TASK TO COMPLETE:
The answer should be an exact repeat of the stretch of material below from the line containing "Photo by Jakub Certowicz" through the line containing "621 377 0 33 0".

DATA EXTRACTS:
= Beginning of Section =

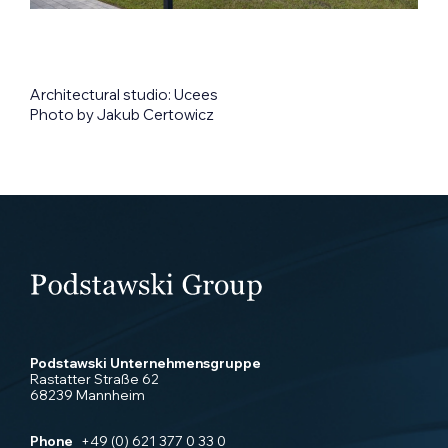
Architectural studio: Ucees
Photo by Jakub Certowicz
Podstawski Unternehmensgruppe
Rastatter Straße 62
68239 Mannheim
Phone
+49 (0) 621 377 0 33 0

= End of Section =
= Beginning of Section =

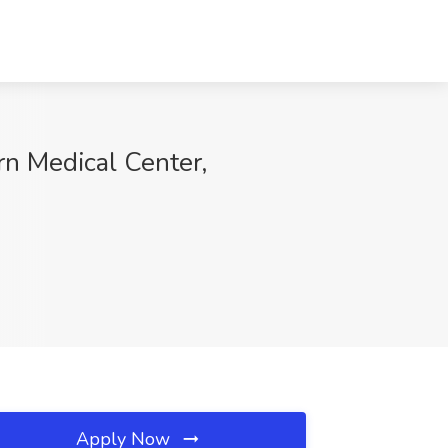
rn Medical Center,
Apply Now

= End of Section =

TASK ANSWER:
Photo by Jakub Certowicz
Podstawski Unternehmensgruppe
Rastatter Straße 62
68239 Mannheim
Phone
+49 (0) 621 377 0 33 0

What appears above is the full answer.